Posted: 2005-09-11 06:38pm
by Vertigo1
Guys, he's running an XP2000+ chip. For those not in the know, that is SUB 2GHz. Anything remarkably faster than a high-end GF4 would be bottlenecked by that processor. Keep this in mind when recommending a new video card. (Hell, my GF4 Ti4600 easily stomps his R9500.)

Since he's already running an ATI product, I honestly wouldn't shoot for anything faster than a 9700. Anything more would be a waste of money for a system that old. You should be able to find one for dirt cheap.

Posted: 2005-09-12 08:23am
by Ace Pace
9800Pro would fit nicely and its hard as hell to find a 9700Pro. Well...I could sell him my burned 9700 which lacks DX9.

Posted: 2005-09-12 02:11pm
by Arthur_Tuxedo
It's already been mentioned, but was apparently ignored. Newer games rely heavily on shaders, and shader performance is not bottlenecked by the CPU. Therefore, a 9800 Pro is a much better choice than a 9700 Pro, and the 6600 GT is better than the 9800 Pro.
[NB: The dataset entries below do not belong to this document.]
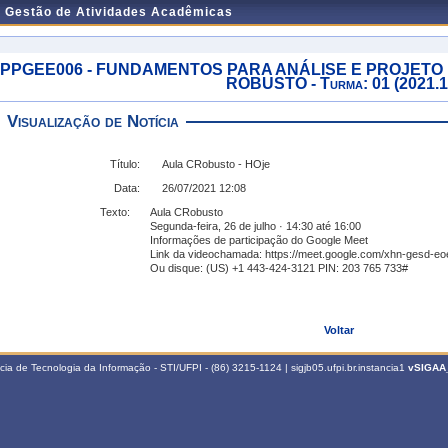
e Gestão de Atividades Acadêmicas
PPGEE006 - FUNDAMENTOS PARA ANÁLISE E PROJETO
ROBUSTO - Turma: 01 (2021.1
Visualização de Notícia
Título:
Aula CRobusto - HOje
Data:
26/07/2021 12:08
Texto:
Aula CRobusto
Segunda-feira, 26 de julho · 14:30 até 16:00
Informações de participação do Google Meet
Link da videochamada: https://meet.google.com/xhn-gesd-eo
Ou disque: ‪(US) +1 443-424-3121‬ PIN: ‪203 765 733‬#
Voltar
a de Tecnologia da Informação - STI/UFPI - (86) 3215-1124 | sigjb05.ufpi.br.instancia1
vSIGAA_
Posted: 2005-09-12 05:48pm
by SPOOFE
Anything remarkably faster than a high-end GF4 would be bottlenecked by that processor.
Absolutely true, but at this price point and level of performance, it's only a few dollars more (figuratively speaking) to get a higher-performing, more future-proof card.... sure, it might be bottlenecked, but if he wanted to upgrade proc/mobo in a few months, he can. Sure, he'd still be limited to AGP, but there's plenty of life in that interface still, especially for mid-range performance.

Posted: 2005-09-12 08:23pm
by Braedley
Just bought a 9800 Pro and loving it. Best bang for buck.

And as my brothers say, SE on an ATI card stands for "Shit Edition", so stay away from them.

Posted: 2005-09-12 09:38pm
by Enigma
Hey! I have 9200SE and I haven't had any trouble with it. Best card I've bought so far.